Congress OKs Resolution to Fund Ops Through Oct. 21
By Jim Garamone
American Forces Press Service
WASHINGTON, Sept. 29, 1999 Congress has passed a continuing resolution that would fund the federal government at fiscal 1999 rates through Oct. 21 while legislators continue work on fiscal 2000 appropriations bills.
Congress sent the continuing resolution to the White House for President Clinton's signature. Fiscal Year 2000 starts Oct. 1. Without the resolution, the government would be forced to shut down. If legislators cannot agree on the appropriations bills by Oct. 21, they must pass another resolution to keep the government running.

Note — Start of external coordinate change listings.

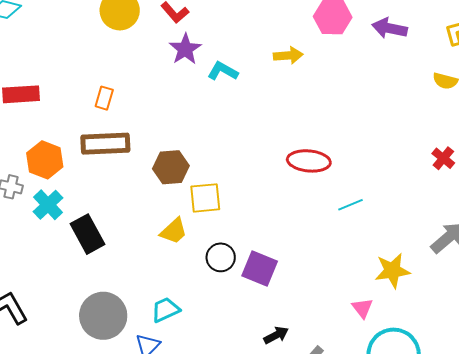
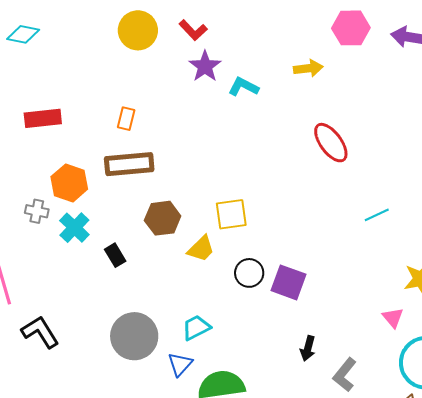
red ellipse: (309, 161) -> (331, 143), moved, turned 51
brown hexagon: (171, 167) -> (163, 218), moved
black rectangle: (88, 234) -> (115, 255), size x0.6
black arrow: (276, 335) -> (308, 348), turned 135

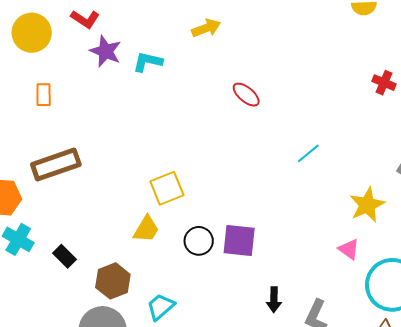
orange rectangle: (126, 119) -> (44, 95), moved
red ellipse: (331, 143) -> (246, 95), size x0.7
brown hexagon: (163, 218) -> (113, 281), moved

The continuing resolution does not allow federal agencies to start any new projects. Since military and civilian pay raises do not start until Jan. 1, 2000, pay checks for service members and DoD civilians would not be affected unless a deadlock occurs and extends past New Year's Day.
Thirteen appropriation bills fund the federal government. Only one -- the military construction bill -- has been signed into law. President Clinton signed that bill Aug. 17.

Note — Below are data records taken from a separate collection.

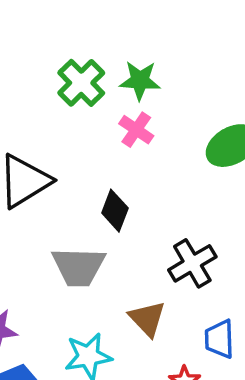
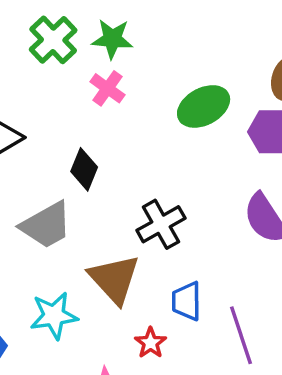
gray trapezoid: (79, 267) -> (46, 225), turned -32
brown triangle: (147, 319) -> (114, 279), size x1.4

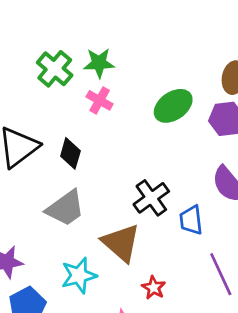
black diamond: (84, 169) -> (70, 153), moved
blue trapezoid: (186, 301) -> (191, 220), moved

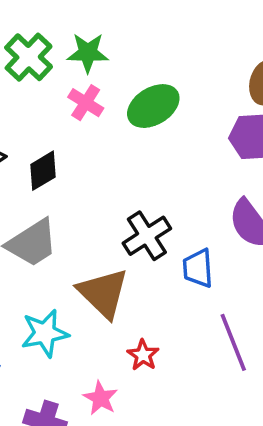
green ellipse: (173, 106) -> (153, 106), moved
black diamond: (70, 153) -> (43, 171), turned 40

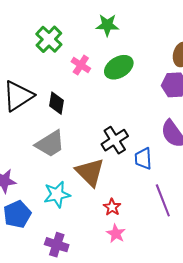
green star: (88, 53) -> (107, 25), moved
black diamond: (43, 171) -> (57, 103), turned -50
pink star: (100, 398) -> (116, 234), moved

The House and Senate have passed their versions of the fiscal 2000 defense appropriations bill. Senate and House members are in conference to hash out differences in the two bills. Once the conference is finished the full House and Senate must approve the bill. If it is approved it then goes to the president for signature.
Defense Secretary William S. Cohen wrote to the chairmen of the Senate and House Appropriations Committees' defense subcommittees to air departmental concerns. Heading his list was the House's deleting funds for the Air Force's F-22 Raptor air superiority fighter.
"A failure now to fund initial procurement of the F-22 fighter would cause devastating disruption of acquisition contracts and add up to $6 billion to the cost of our planned program," Cohen wrote. He indicated he supports the Senate program that fully funds the F-22 within a constrained program.
Cohen said other cuts Congress contemplates would unduly affect operations and maintenance accounts. He asked conferees to sustain funding for DoD modernization programs. Specifics he cited include the AIM-9X missile, the Global Hawk unmanned aerial vehicle, Global Positioning System, Joint Stand-off Weapons and theater ballistic missile defense projects.